Your answer must be the full listing below, restated word for word, with no pictures in it.

──────── AVAILABLE DATA

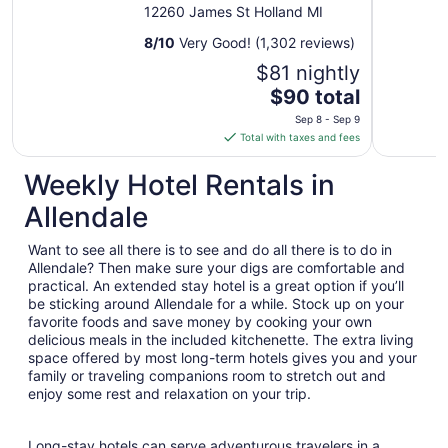
MI
12260 James St Holland MI
8
/
10
Very Good! (1,302 reviews)
$81 nightly
The
$90 total
price
Sep 8 - Sep 9
is
Total with taxes and fees
$90
total
Weekly Hotel Rentals in
per
Allendale
night
from
Want to see all there is to see and do all there is to do in
Sep
Allendale? Then make sure your digs are comfortable and
8
practical. An extended stay hotel is a great option if you’ll
to
be sticking around Allendale for a while. Stock up on your
Sep
favorite foods and save money by cooking your own
9
delicious meals in the included kitchenette. The extra living
space offered by most long-term hotels gives you and your
family or traveling companions room to stretch out and
enjoy some rest and relaxation on your trip.
Long-stay hotels can serve adventurous travelers in a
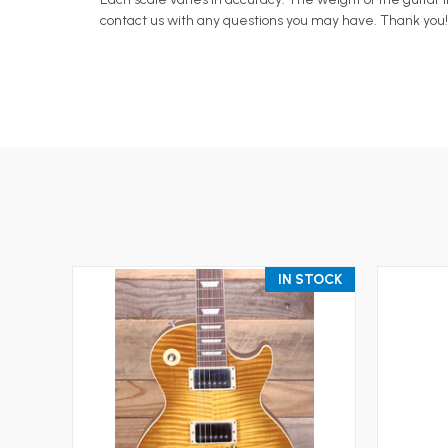
contact us with any questions you may have. Thank you!
IN STOCK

────────────────

* **EXERCISE ANSWER**
MI
12260 James St Holland MI
8
/
10
Very Good! (1,302 reviews)
$81 nightly
The
$90 total
price
Sep 8 - Sep 9
is
Total with taxes and fees
$90
total
Weekly Hotel Rentals in
per
Allendale
night
from
Want to see all there is to see and do all there is to do in
Sep
Allendale? Then make sure your digs are comfortable and
8
practical. An extended stay hotel is a great option if you’ll
to
be sticking around Allendale for a while. Stock up on your
Sep
favorite foods and save money by cooking your own
9
delicious meals in the included kitchenette. The extra living
space offered by most long-term hotels gives you and your
family or traveling companions room to stretch out and
enjoy some rest and relaxation on your trip.
Long-stay hotels can serve adventurous travelers in a
contact us with any questions you may have. Thank you!
IN STOCK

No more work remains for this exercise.